WASHINGTON, D.C. (LifeSiteNews) — A Republican Congressman from Colorado introduced legislation to clearly recognize preborn personhood in federal law by replacing every instance of the word “fetus” with “unborn child.”
Introduced last month, Rep. Doug Lamborn’s Recognizing the Unborn Act implements the change across all federal statutes. “In determining the meaning of any Act of Congress, the term ‘unborn child’ means a child in utero, and the term ‘child in utero’ or ‘child, who is in utero’ means a member of the species homo sapiens, at any stage of development, who is carried in the womb,” it reads.
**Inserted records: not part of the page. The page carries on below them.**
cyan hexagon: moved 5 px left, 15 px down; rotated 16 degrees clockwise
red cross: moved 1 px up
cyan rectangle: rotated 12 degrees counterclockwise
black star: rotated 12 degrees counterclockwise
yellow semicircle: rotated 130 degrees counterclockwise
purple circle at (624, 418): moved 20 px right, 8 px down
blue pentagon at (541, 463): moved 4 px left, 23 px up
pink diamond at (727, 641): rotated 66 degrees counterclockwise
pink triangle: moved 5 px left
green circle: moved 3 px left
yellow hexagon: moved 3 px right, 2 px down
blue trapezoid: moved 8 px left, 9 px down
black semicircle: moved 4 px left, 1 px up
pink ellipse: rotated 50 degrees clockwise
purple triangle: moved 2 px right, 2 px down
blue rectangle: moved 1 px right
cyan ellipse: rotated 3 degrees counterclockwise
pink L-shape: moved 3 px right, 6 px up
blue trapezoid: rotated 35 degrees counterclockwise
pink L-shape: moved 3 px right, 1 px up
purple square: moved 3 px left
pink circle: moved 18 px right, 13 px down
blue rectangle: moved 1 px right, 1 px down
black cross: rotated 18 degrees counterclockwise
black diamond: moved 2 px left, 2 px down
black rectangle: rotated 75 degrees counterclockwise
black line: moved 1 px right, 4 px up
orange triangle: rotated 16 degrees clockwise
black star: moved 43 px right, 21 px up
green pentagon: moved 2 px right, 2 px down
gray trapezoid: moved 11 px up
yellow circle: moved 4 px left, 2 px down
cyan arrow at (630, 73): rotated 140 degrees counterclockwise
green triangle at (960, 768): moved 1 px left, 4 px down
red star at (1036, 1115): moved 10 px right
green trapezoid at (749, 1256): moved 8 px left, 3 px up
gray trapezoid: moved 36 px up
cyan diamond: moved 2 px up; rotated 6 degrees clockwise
The bill currently has 19 co-sponsors and is pending before the House Judiciary Committee.
“Every single human, born or unborn, is endowed by their creator and deserves the right to life,” Lamborn says. “Far too often, those on the left try to dehumanize and degrade the life of unborn children. My legislation continues to fight to recognize and protect the most vulnerable in our society.”
While the change does not directly prohibit abortion, it is hoped that formally recognizing the preborn in federal law will give added weight toward their protection in judicial or executive interpretation.
Many abortionists and abortion defenders have admitted as much; in 2019, University of Chicago Department of Comparative Human Development graduate Steve Jacobs found that 96% of more than 5,500 biologists he surveyed agreed, despite overwhelmingly identifying as “liberal,” “pro-choice,” and Democrats, and 63% identifying as “non-religious.”
Further, attorney Josh Craddock has shown that the U.S. Constitution was built on a legal tradition that recognized that personhood exists before birth. “By the time of the Fourteenth Amendment’s adoption [in 1868], ‘nearly every state had criminal legislation proscribing abortion,’ and most of these statutes were classified among ‘offenses against the person,’” he writes.
Craddock also notes that the Fourteenth Amendment’s drafters and sponsors, including Sen. Jacob Howard and Reps. Thaddeus Stevens and John Bingham, expressly declared that its promise of equal protection would apply not merely to those whose personhood had been previously recognized but to, in Bingham’s words, “any human being.”
Regardless, as a practical matter the historical record matters less than whether the U.S. Supreme Court, which is currently considering two major abortion cases, chooses to recognize it. And pro-lifers currently lack the votes to either pass the Recognizing the Unborn Act through the Democrat-controlled Congress or override a veto from pro-abortion President Joe Biden, but the bill still presents an opportunity to publicly highlight the issue and put lawmakers’ reactions on the record.